The Ratings Agency Wars Illustrate that the Landscape for Multi-Jurisdictional Litigation Can Quickly Change
The financial ratings agencies face major lawsuits all over the world for their roles in the financial fiascos of the late 2000s. This week highlighted how quickly that world can change, and the reality that legal results in other countries are now just a part of the mix of precedent followed by courts, and the harshest jury of all, investors.
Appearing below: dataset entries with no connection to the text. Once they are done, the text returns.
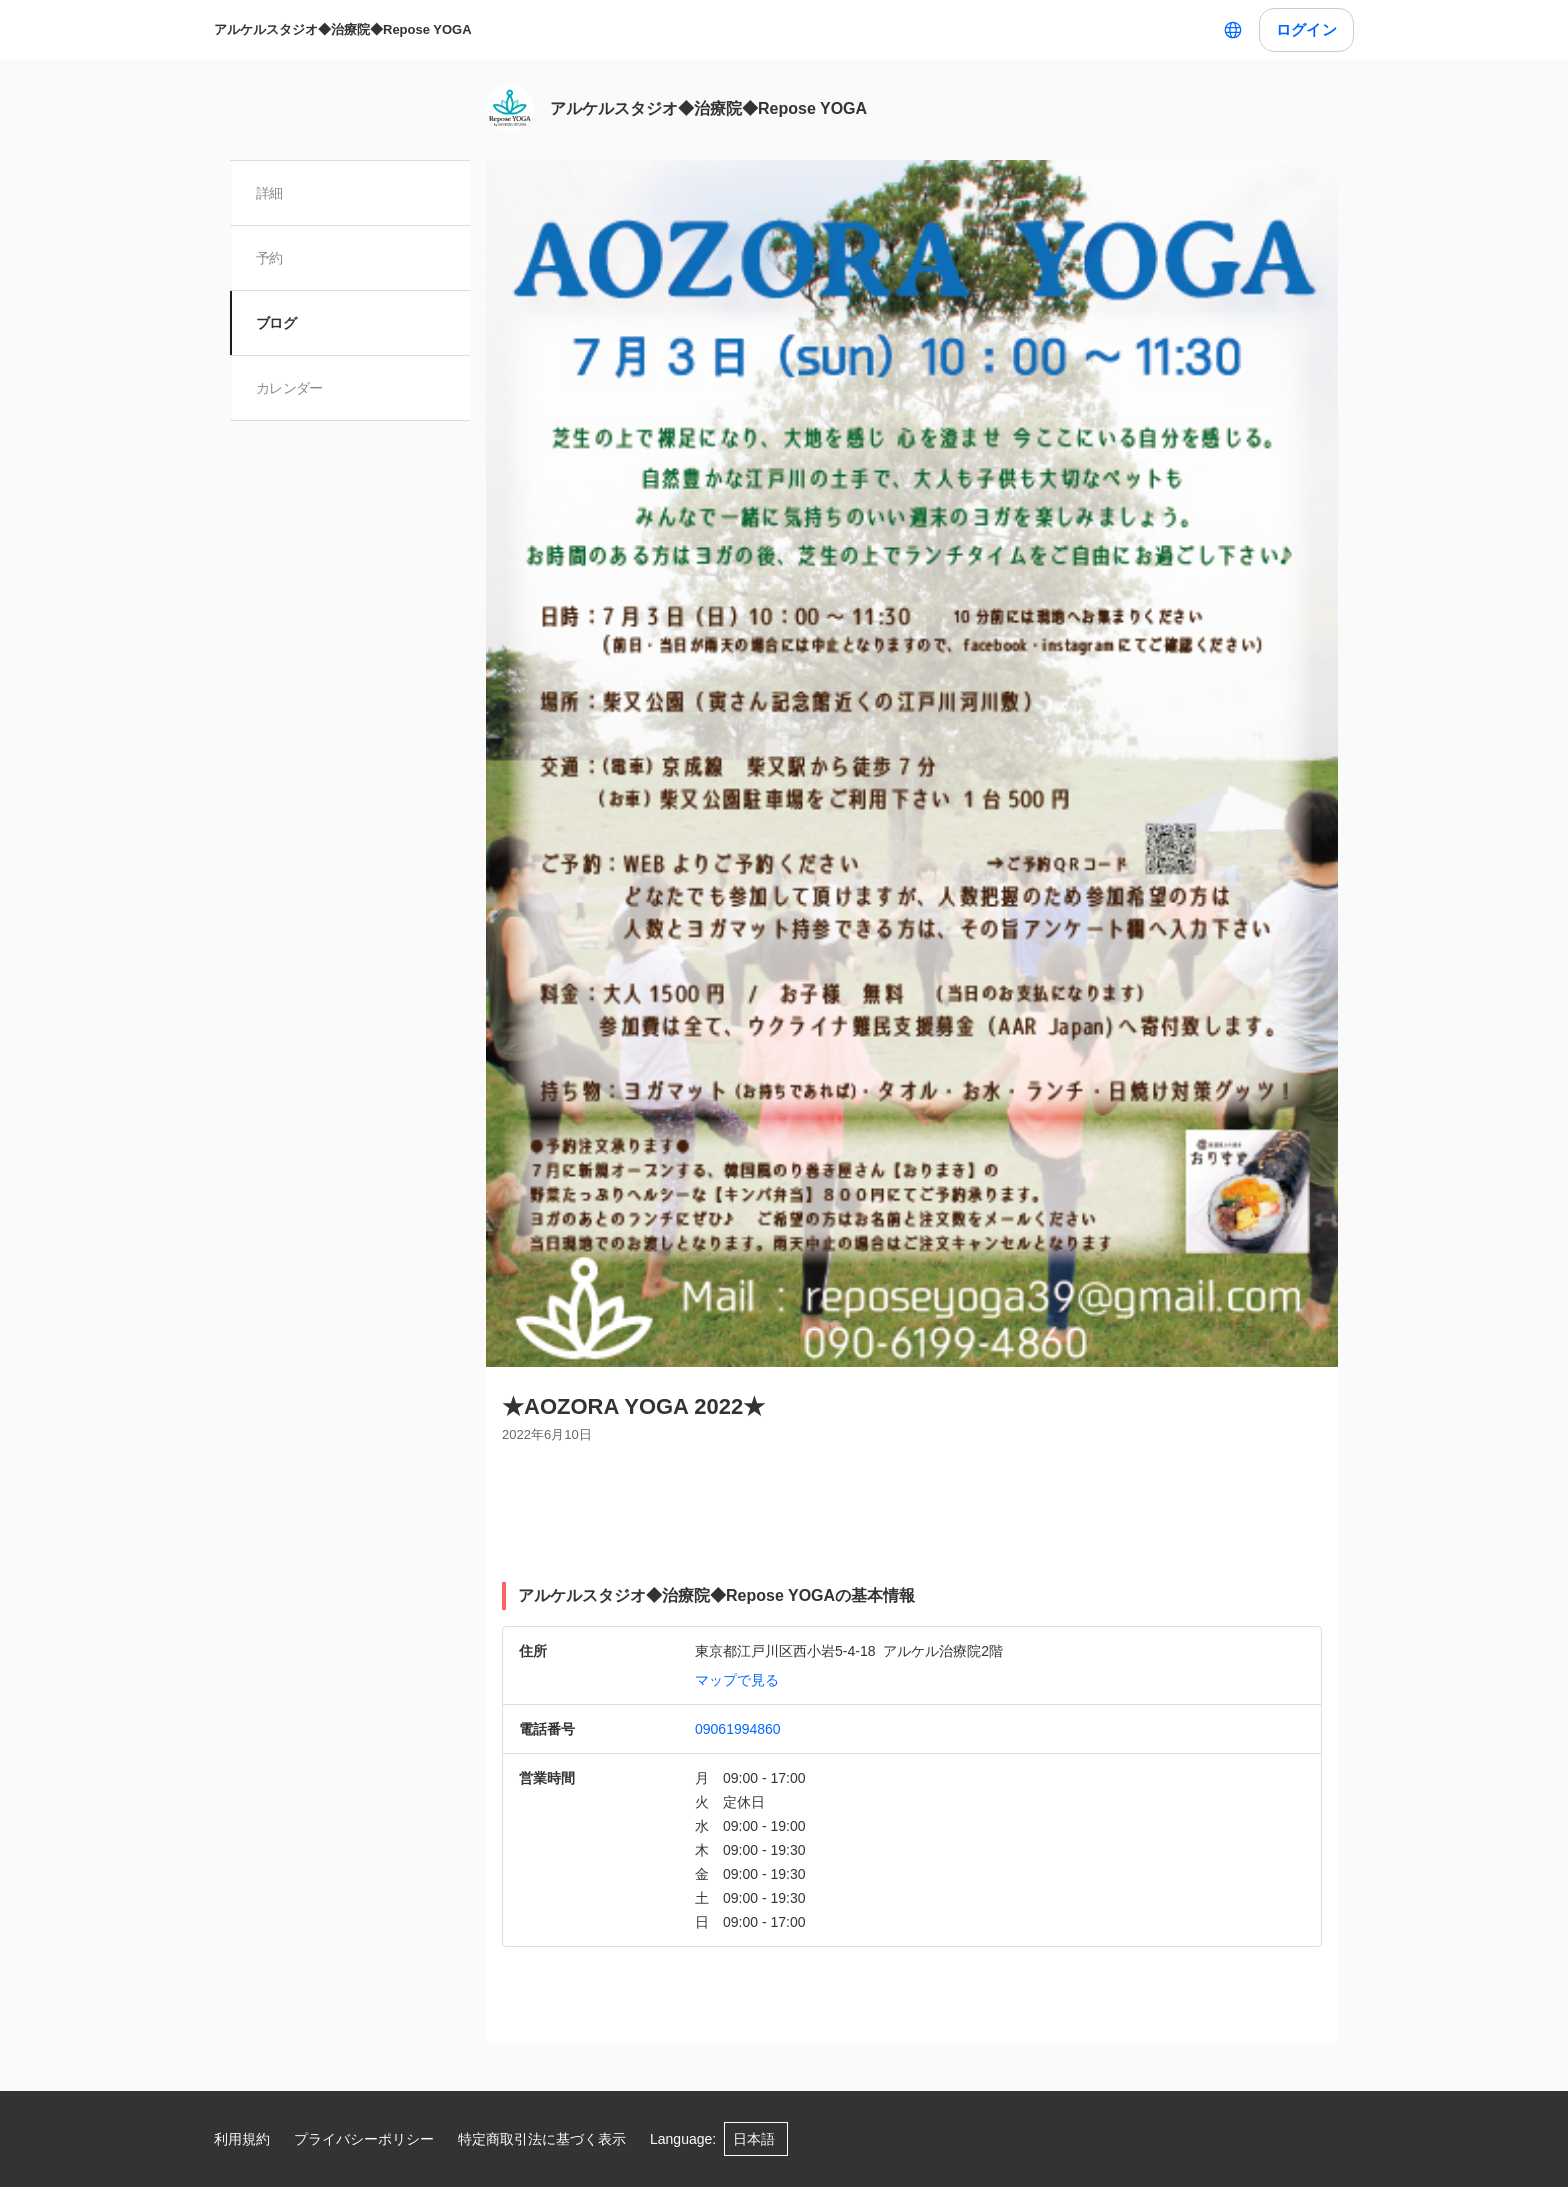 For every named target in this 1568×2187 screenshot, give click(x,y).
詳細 (271, 193)
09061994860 (738, 1729)
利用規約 (242, 2139)
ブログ (278, 323)
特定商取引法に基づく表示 (542, 2139)
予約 (271, 258)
The specifics? Alison Frankel's new post at On the Case provides the big picture, and links to rulings. For purposes of this post, her opening paragraph is pasted below because it provides the factual overview to support the big picture point about global impacts and quick changes:
"This has not been a good week for Standard & Poor's. Stock in S&P's parent company, McGraw Hill, took a dive Monday after an Australian judge ruled that S&P is liable to investors for its misleading ratings of collateralized debt obligations. On Wednesday morning in federal court in New York, rating agency nemesis Shira Scheindlin -- the U.S. district judge presiding over two institutional investor fraud cases against the agencies and Morgan Stanley -- agreed to reconsider some previous rulings in favor of the defendants. And then Wednesday afternoon, a state court judge in Chicago ruled that Illinois Attorney General Lisa Madigancan proceed with her claim that S&P engaged in deceptive business practices when it told the investing public that its ratings of complex structured finance products were objective and independent."